Data excerpts
'''

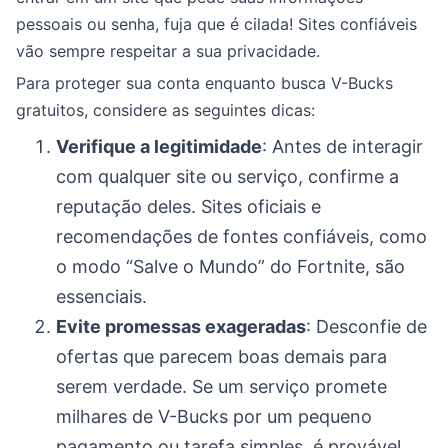
pessoais ou senha, fuja que é cilada! Sites confiáveis
vão sempre respeitar a sua privacidade.
Para proteger sua conta enquanto busca V-Bucks
gratuitos, considere as seguintes dicas:
Verifique a legitimidade
: Antes de interagir
com qualquer site ou serviço, confirme a
reputação deles. Sites oficiais e
recomendações de fontes confiáveis, como
o modo “Salve o Mundo” do Fortnite, são
essenciais.
Evite promessas exageradas
: Desconfie de
ofertas que parecem boas demais para
serem verdade. Se um serviço promete
milhares de V-Bucks por um pequeno
pagamento ou tarefa simples, é provável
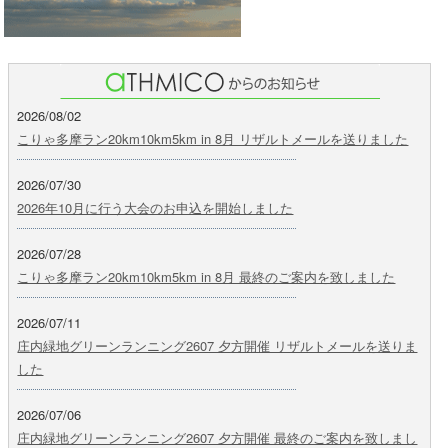
2026/08/02
こりゃ多摩ラン20km10km5km in 8月 リザルトメールを送りました
2026/07/30
2026年10月に行う大会のお申込を開始しました
2026/07/28
こりゃ多摩ラン20km10km5km in 8月 最終のご案内を致しました
2026/07/11
庄内緑地グリーンランニング2607 夕方開催 リザルトメールを送りま
した
2026/07/06
庄内緑地グリーンランニング2607 夕方開催 最終のご案内を致しまし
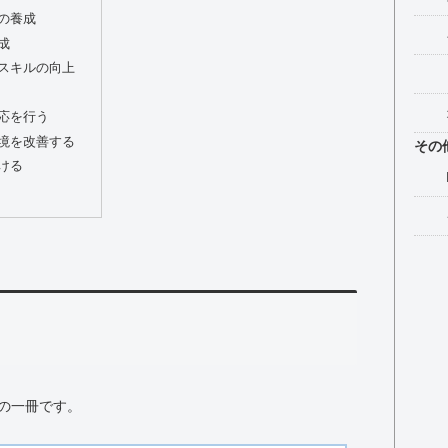
の養成
成
スキルの向上
応を行う
境を改善する
その
ける
の一冊です。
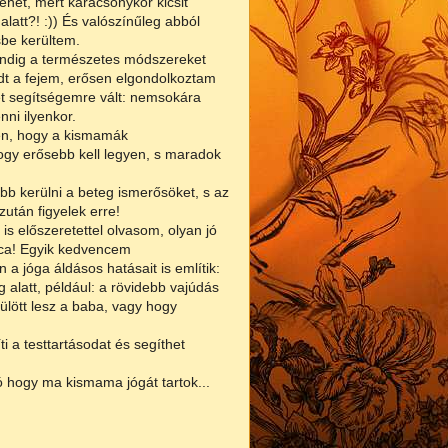
het, mert karácsonykor kicsit
att?! :)) És valószínűleg abból
esbe kerültem.
ndig a természetes módszereket
edt a fejem, erősen elgondolkoztam
ét segítségemre vált: nemsokára
nni ilyenkor.
ten, hogy a kismamák
ogy erősebb kell legyen, s maradok
b kerülni a beteg ismerősöket, s az
után figyelek erre!
is előszeretettel olvasom, olyan jó
bóca! Egyik kedvencem
n a jóga áldásos hatásait is említik:
alatt, például: a rövidebb vajúdás
ülött lesz a baba, vagy hogy
i a testtartásodat és segíthet
 hogy ma kismama jógát tartok...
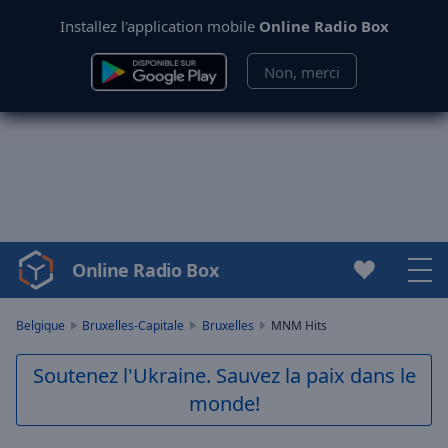
Installez l'application mobile
Online Radio Box
Non, merci
Online Radio Box
Video
Player
is
Belgique
Bruxelles-Capitale
Bruxelles
MNM Hits
loading.
Play
Soutenez l'Ukraine. Sauvez la paix dans le
Video
monde!
Play
Skip
Backward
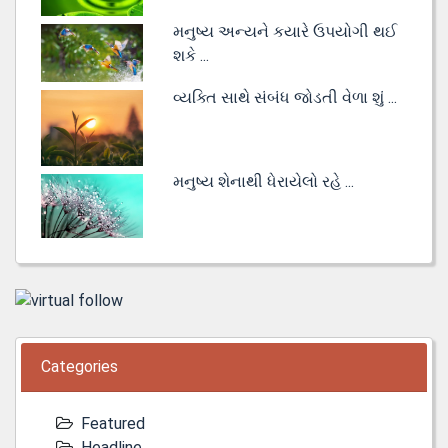
મનુષ્ય અન્યને કયારે ઉપયોગી થઈ
શકે ...
વ્યક્તિ સાથે સંબંધ જોડતી વેળા શું ...
મનુષ્ય શેનાથી ધેરાયેલો રહે ...
Categories
Featured
Headline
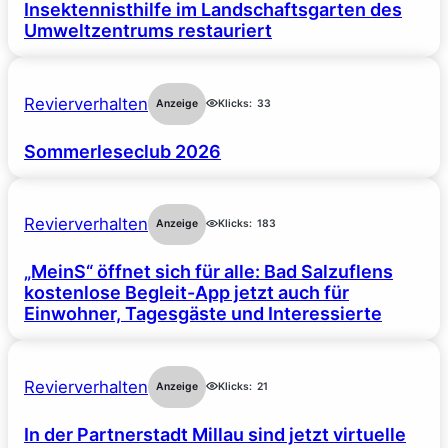
Insektennisthilfe im Landschaftsgarten des
Umweltzentrums restauriert
Revierverhalten
Anzeige
Klicks:
33
Sommerleseclub 2026
Revierverhalten
Anzeige
Klicks:
183
„MeinS“ öffnet sich für alle: Bad Salzuflens
kostenlose Begleit-App jetzt auch für
Einwohner, Tagesgäste und Interessierte
Revierverhalten
Anzeige
Klicks:
21
In der Partnerstadt Millau sind jetzt virtuelle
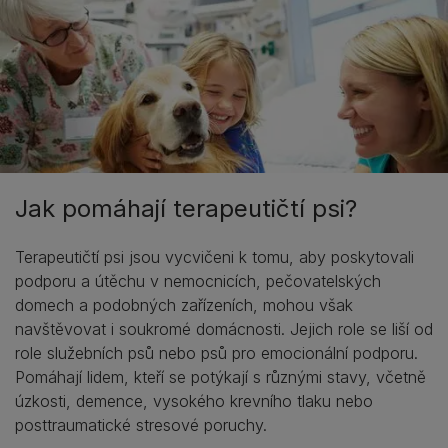
Jak pomáhají terapeutičtí psi?
Terapeutičtí psi jsou vycvičeni k tomu, aby poskytovali
podporu a útěchu v nemocnicích, pečovatelských
domech a podobných zařízeních, mohou však
navštěvovat i soukromé domácnosti. Jejich role se liší od
role služebních psů nebo psů pro emocionální podporu.
Pomáhají lidem, kteří se potýkají s různými stavy, včetně
úzkosti, demence, vysokého krevního tlaku nebo
posttraumatické stresové poruchy.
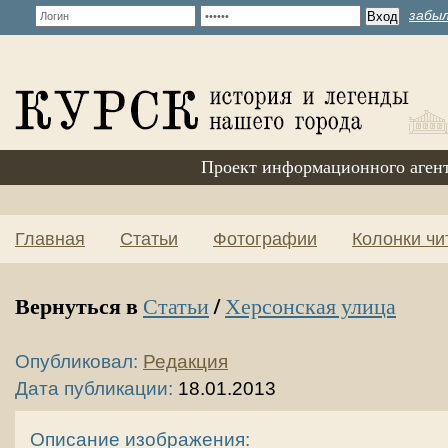
забыл
Проект информационного аген
Главная
Статьи
Фотографии
Колонки чи
Вернуться в
/
Статьи
Херсонская улица
Опубликовал:
Редакция
Дата публикации:
18.01.2013
Описание изображения:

'''

## Task
When restating the records word for word, omit any picture they contain.

## Answer to this problem
pessoais ou senha, fuja que é cilada! Sites confiáveis
vão sempre respeitar a sua privacidade.
Para proteger sua conta enquanto busca V-Bucks
gratuitos, considere as seguintes dicas:
Verifique a legitimidade
: Antes de interagir
com qualquer site ou serviço, confirme a
reputação deles. Sites oficiais e
recomendações de fontes confiáveis, como
o modo “Salve o Mundo” do Fortnite, são
essenciais.
Evite promessas exageradas
: Desconfie de
ofertas que parecem boas demais para
serem verdade. Se um serviço promete
milhares de V-Bucks por um pequeno
pagamento ou tarefa simples, é provável
2026/08/02
こりゃ多摩ラン20km10km5km in 8月 リザルトメールを送りました
2026/07/30
2026年10月に行う大会のお申込を開始しました
2026/07/28
こりゃ多摩ラン20km10km5km in 8月 最終のご案内を致しました
2026/07/11
庄内緑地グリーンランニング2607 夕方開催 リザルトメールを送りま
した
2026/07/06
庄内緑地グリーンランニング2607 夕方開催 最終のご案内を致しまし
の養成
成
スキルの向上
応を行う
境を改善する
その
ける
の一冊です。
het, mert karácsonykor kicsit
att?! :)) És valószínűleg abból
esbe kerültem.
ndig a természetes módszereket
edt a fejem, erősen elgondolkoztam
ét segítségemre vált: nemsokára
nni ilyenkor.
ten, hogy a kismamák
ogy erősebb kell legyen, s maradok
b kerülni a beteg ismerősöket, s az
után figyelek erre!
is előszeretettel olvasom, olyan jó
bóca! Egyik kedvencem
n a jóga áldásos hatásait is említik:
alatt, például: a rövidebb vajúdás
ülött lesz a baba, vagy hogy
i a testtartásodat és segíthet
 hogy ma kismama jógát tartok...
Installez l'application mobile
Online Radio Box
Non, merci
Online Radio Box
Video
Player
is
Belgique
Bruxelles-Capitale
Bruxelles
MNM Hits
loading.
Play
Soutenez l'Ukraine. Sauvez la paix dans le
Video
monde!
Play
Skip
Backward
મનુષ્ય અન્યને કયારે ઉપયોગી થઈ
શકે ...
વ્યક્તિ સાથે સંબંધ જોડતી વેળા શું ...
મનુષ્ય શેનાથી ધેરાયેલો રહે ...
Categories
Featured
Headline
Insektennisthilfe im Landschaftsgarten des
Umweltzentrums restauriert
Revierverhalten
Anzeige
Klicks:
33
Sommerleseclub 2026
Revierverhalten
Anzeige
Klicks:
183
„MeinS“ öffnet sich für alle: Bad Salzuflens
kostenlose Begleit-App jetzt auch für
Einwohner, Tagesgäste und Interessierte
Revierverhalten
Anzeige
Klicks:
21
In der Partnerstadt Millau sind jetzt virtuelle
Jak pomáhají terapeutičtí psi?
Terapeutičtí psi jsou vycvičeni k tomu, aby poskytovali
podporu a útěchu v nemocnicích, pečovatelských
domech a podobných zařízeních, mohou však
navštěvovat i soukromé domácnosti. Jejich role se liší od
role služebních psů nebo psů pro emocionální podporu.
Pomáhají lidem, kteří se potýkají s různými stavy, včetně
úzkosti, demence, vysokého krevního tlaku nebo
posttraumatické stresové poruchy.
забыл
Проект информационного аген
Главная
Статьи
Фотографии
Колонки чи
Вернуться в
/
Статьи
Херсонская улица
Опубликовал:
Редакция
Дата публикации:
18.01.2013
Описание изображения:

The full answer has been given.